Since the database-backed CMS's store content in a database, is the content truly trapped? I pointed out earlier that, with Drupal, the schema is not at all simple. The content isn't exactly trapped, since it's in a database where we can learn the schema and write SQL queries. It's more like, the content is in a maze of twisty caverns all alike from a certain computer game in the 1980's. But since most of the readers probably don't know about Colossal Caverns, and do not know the magic word XYZZY, just consider that your content is stored in difficult-to-navigate database tables.
This isn't just about the ease (or difficulty) of exporting the content. What about using the content directly from the database of a live site as a data source for other systems? What if the CMS offered an API to query content?
With open source CMS using databases, anyone could develop an API service that queries the live database. I see that several GraphQL modules (plugins) are available for Drupal, which would serve that purpose.
Maintaining freedom of using and reusing content anywhere
The free software movement was about the freedom to access software source code, and to build or modify the software any way you like. In other words, it's about using and reusing software source code, in whole or in part, anywhere. The free and open software movement proved to be valuable enough to now be a major force.
Can we apply the same sort of freedom concept to the content we create?
An example of a Free Content Definition (derived loosely from the Free Software Definition at copyleft.org
) might be:
- The freedom to display the content, for any purpose, on any website, or other venue
- The freedom to edit the content at any level of detail
- The freedom to distribute the content in multiple forms for multiple purposes
- The freedom to distribute modified versions of the content in multiple forms for multiple purposes
For example, a video or audio content creator should be free to publish on not only YouTube but any other video hosting platform, including their own website. Such a person could edit and transcode the video on their own hardware, storing the master version on their hard drive, then upload to accounts on multiple services. They could create snippet/teaser videos for posting to Twitter, for promotion. But, a person who does livestream video through YouTube, without saving that video anywhere, is under the control of the YouTube channel dashboard.

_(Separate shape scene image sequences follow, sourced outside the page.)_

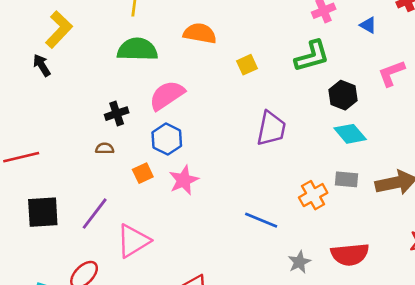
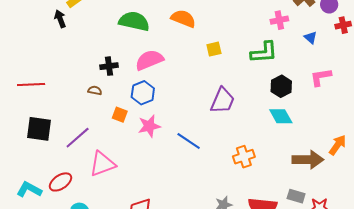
orange square: (143, 173) -> (120, 115), turned 35
gray rectangle: (346, 179) -> (296, 196), moved
blue line: (261, 220) -> (189, 141), moved

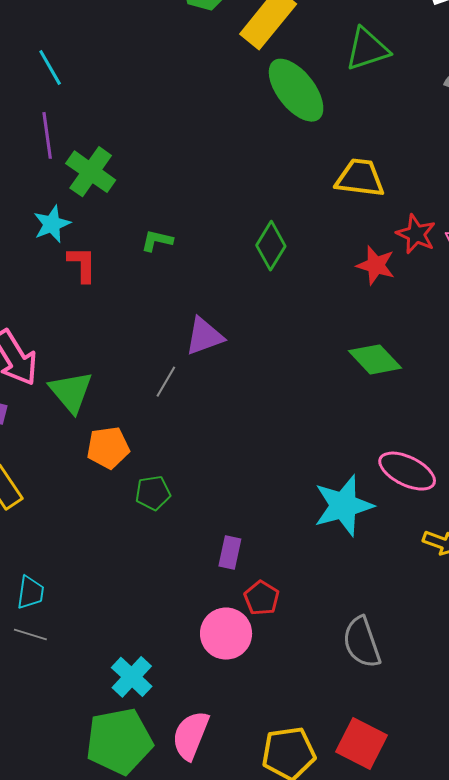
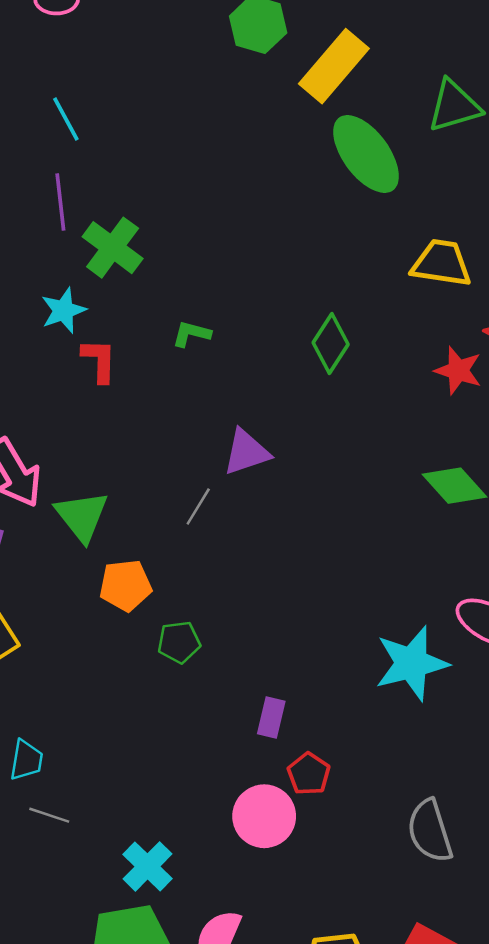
gray line: (30, 635) -> (49, 815), moved

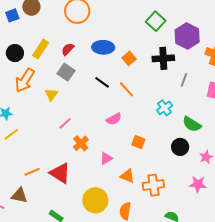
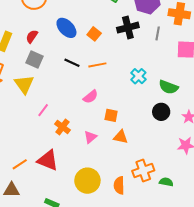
blue ellipse: (103, 47) -> (66, 28), turned 55
gray line: (184, 80) -> (158, 33), moved
orange line: (126, 89) -> (97, 65), turned -48
yellow triangle: (51, 95) -> (24, 84), size x1.5
orange square: (138, 142) -> (111, 115), moved
orange triangle: (127, 176) -> (121, 137), moved
orange cross: (153, 185) -> (143, 171), moved

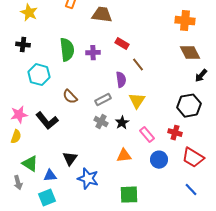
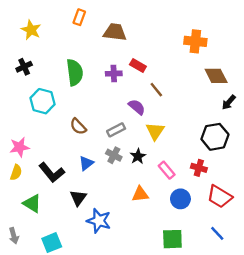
orange cross: (185, 21) -> (195, 41), moved
black cross: (23, 45) -> (24, 67), turned -32
purple cross: (93, 53) -> (114, 74), moved
purple semicircle: (121, 80) -> (137, 107), turned -42
black L-shape: (47, 121) -> (52, 172), moved
blue triangle: (50, 176) -> (86, 163), moved, turned -32
gray arrow: (18, 183) -> (14, 236), moved
green square: (129, 195) -> (172, 239), moved

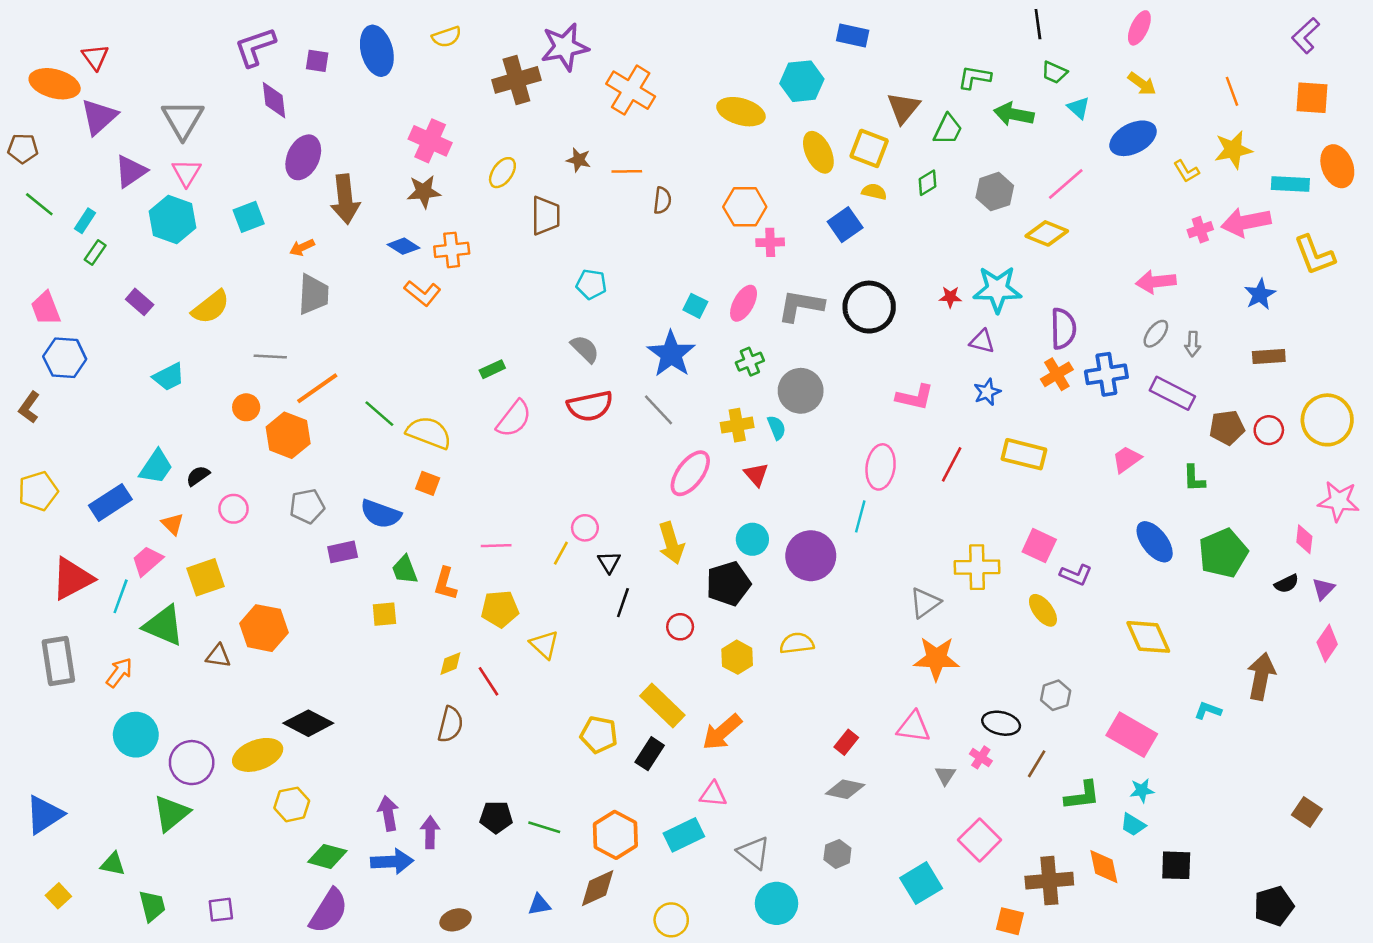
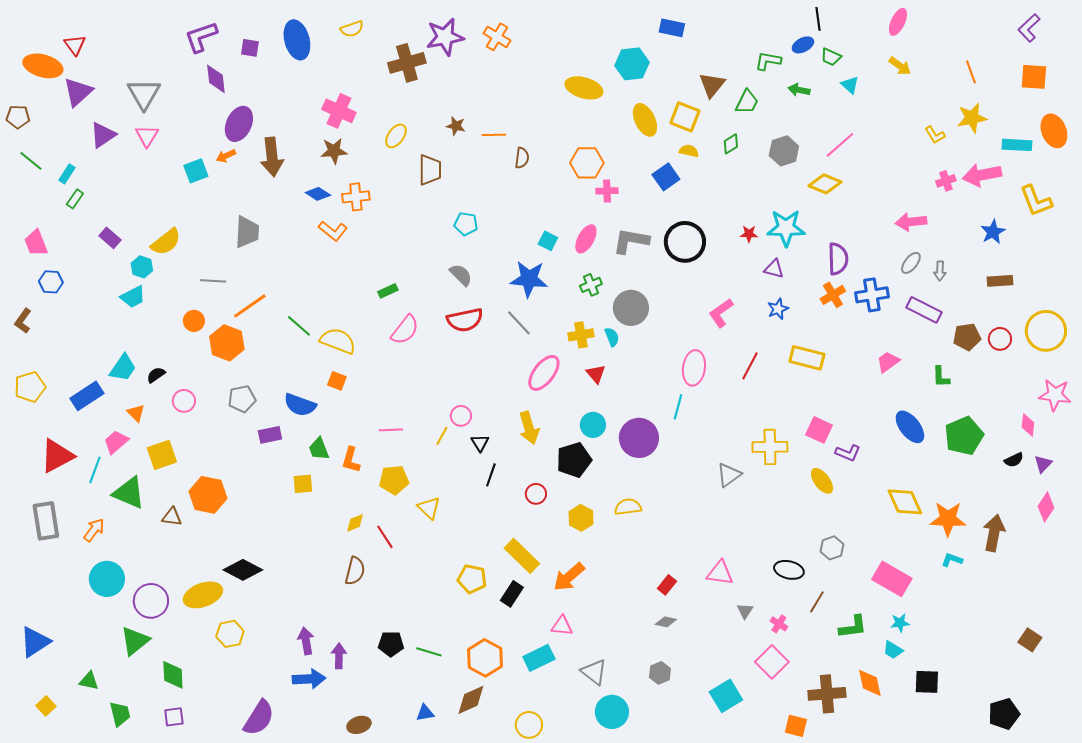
orange cross: (631, 90) -> (497, 37), moved, size x0.7
green arrow: (1014, 114) -> (799, 90), size x0.7
blue ellipse: (1133, 138) -> (803, 45), moved, size x0.6
cyan hexagon: (173, 220) -> (142, 267), moved, size x0.6
orange arrow: (302, 247) -> (226, 156), moved
blue star: (671, 354) -> (529, 279), turned -30
blue hexagon: (65, 358) -> (51, 282), size x0.7
pink L-shape: (915, 397) -> (721, 313), turned 132
orange star: (936, 659) -> (948, 519), moved
pink cross: (981, 757) -> (779, 624), moved
gray diamond: (845, 789) -> (666, 622), size x0.7
green diamond: (327, 856) -> (173, 675), moved, turned 72

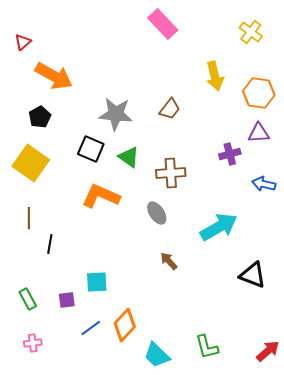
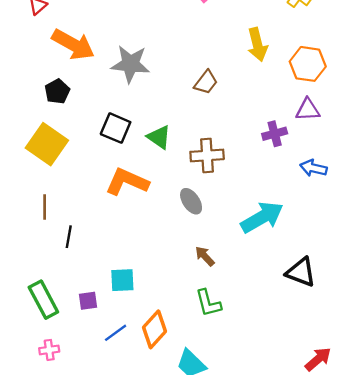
gray star: (116, 114) -> (130, 64), moved
green rectangle: (28, 299) -> (43, 300), size x1.5
green L-shape: (207, 347) -> (208, 303), moved

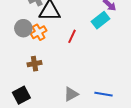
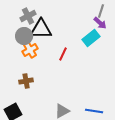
gray circle: (23, 28) -> (24, 36), moved

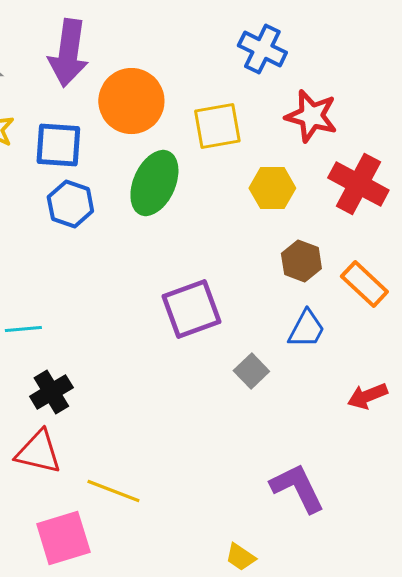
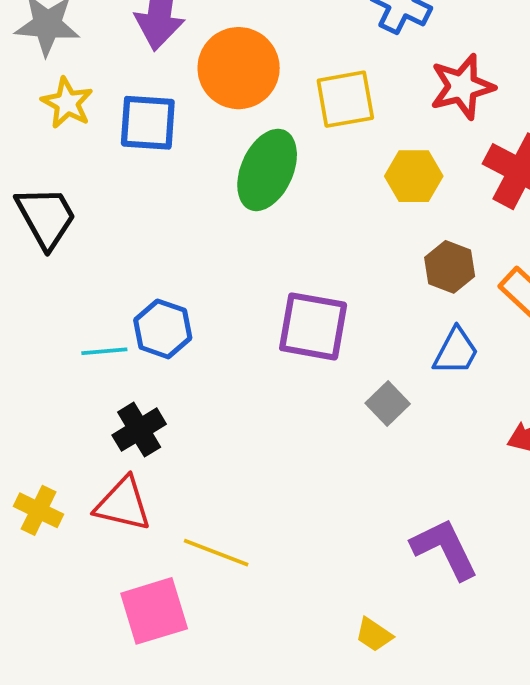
red star: (311, 116) -> (462, 87), turned -30
blue hexagon: (70, 204) -> (163, 329), moved
purple square: (191, 309) -> (313, 326), turned 30

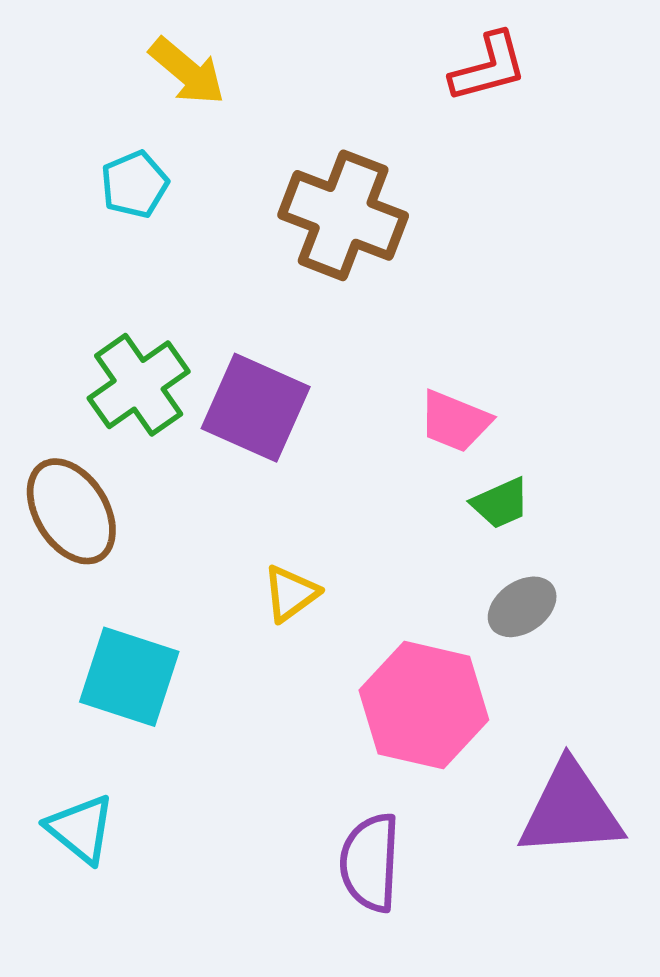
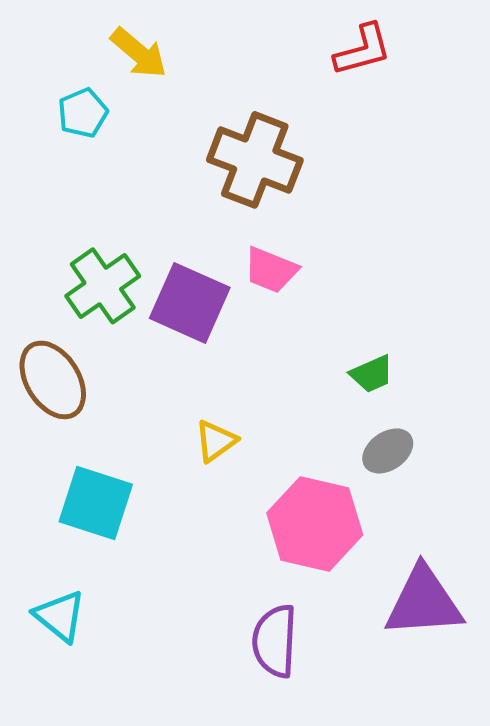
cyan pentagon: (135, 184) -> (83, 113), moved
pink trapezoid: (455, 421) -> (271, 270), moved

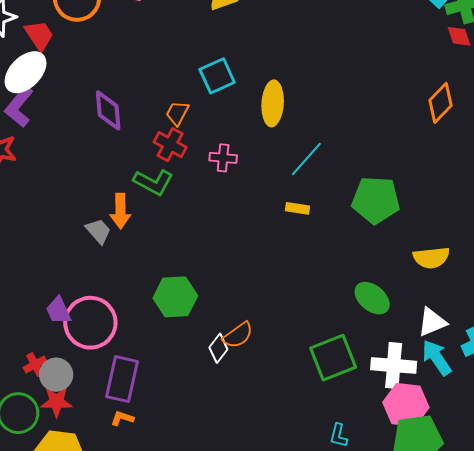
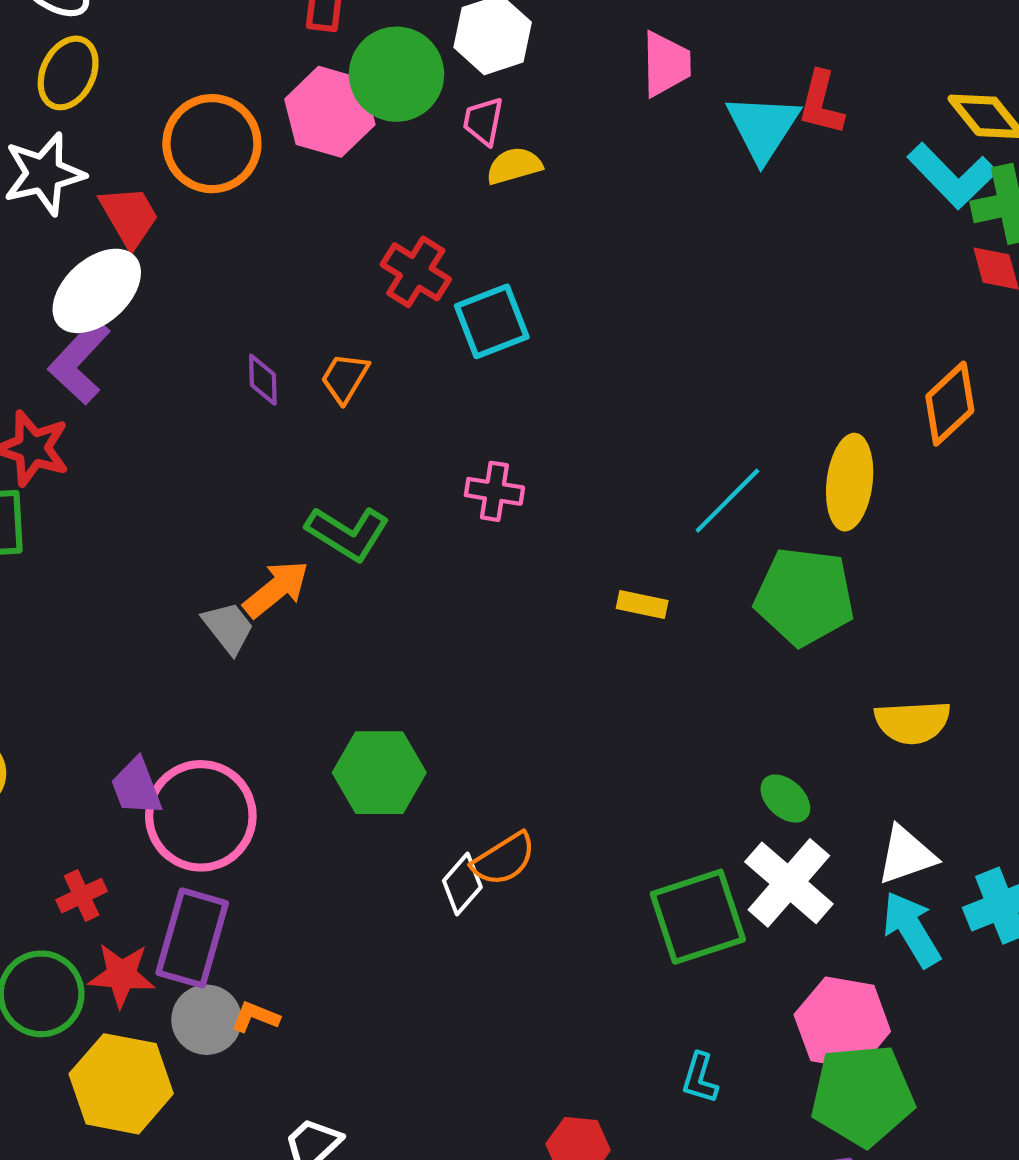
yellow ellipse: (273, 103) -> (850, 482), moved
purple diamond: (108, 110) -> (263, 380), size x0.6
orange trapezoid: (177, 113) -> (345, 378), moved
red cross: (170, 145) -> (416, 272), moved
cyan line: (306, 159) -> (727, 501), moved
orange arrow: (120, 211) -> (276, 589), turned -132
green ellipse: (372, 298) -> (785, 799), size x0.7
white cross: (394, 366) -> (789, 883), moved, turned 33
gray circle: (56, 375) -> (207, 1020), moved
purple rectangle: (122, 379) -> (192, 938), moved

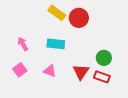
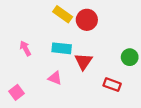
green circle: (104, 58) -> (130, 57), moved
pink square: (20, 70) -> (16, 92), moved
red triangle: (81, 72) -> (84, 62), moved

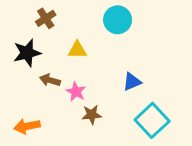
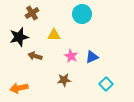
pink star: (76, 92) -> (71, 56), moved
cyan square: (152, 120) -> (106, 84), size x0.6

A person writing blog posts might have one system for editing blog post content, and another for publishing the blog post. For example, Wordpress can be used in headless mode, where the Wordpress dashboard is used for editing, but publishing is handled a different way. I haven't looked at the details, but there is a GraphQL plugin for Wordpress which promises the ability to separate content editing from presentation. In general, the content editing environment should support an API (like GraphQL) which enables that to be used by multiple content presentation systems. By contrast, services like Blogger or Medium offer limited opportunity to export content to enable reusing in other platforms.
But, wait, there's more to consider
There's a concept attributed to Ann Rockley, author of Managing Enterprise Content and founder of the annual Intelligent Content Conference:
Intelligent content is content that’s structurally rich and semantically categorized and therefore automatically discoverable, reusable, reconfigurable and adaptable.
I might quibble about the phrase intelligent content since it seems like an artificially concocted marketing thing. But, the five stages of this are interesting to ponder:
- Structurally Rich means a consistent, logical, useful organizaton of content/data, structuring it in a way which enables automation. That's a lot of big words, so it essentially means ensuring that certain kinds of content are stored/edited in a consistent fashion. For example, the list of electric car charging stations I mentioned earlier is more useful if each entry follows a consistent format.
- Semantically categorized means to add category tags related to the meaning of each thing. The first stage of this is like the category tags attached to blog posts in Wordpress or the like. But, there is also microformat tags to consider, where we can attach attributes or tags in certain well defined structures.
- Automatically discoverable means the ability to write software which scans your content using metadata. One example of this is when search engines consult microformat-based data in web pages, or the meta tags in the header, to access useful information from your website.
- Reusable refers to several things, including the target places where you'll reuse content, using content formats which can be easily converted, and a strategy for controlling who can reuse your content. An aspect of reuse is the "create once, publish everywhere" model.
- Reconfigurable content can be rapidly changed around to meet shifting needs.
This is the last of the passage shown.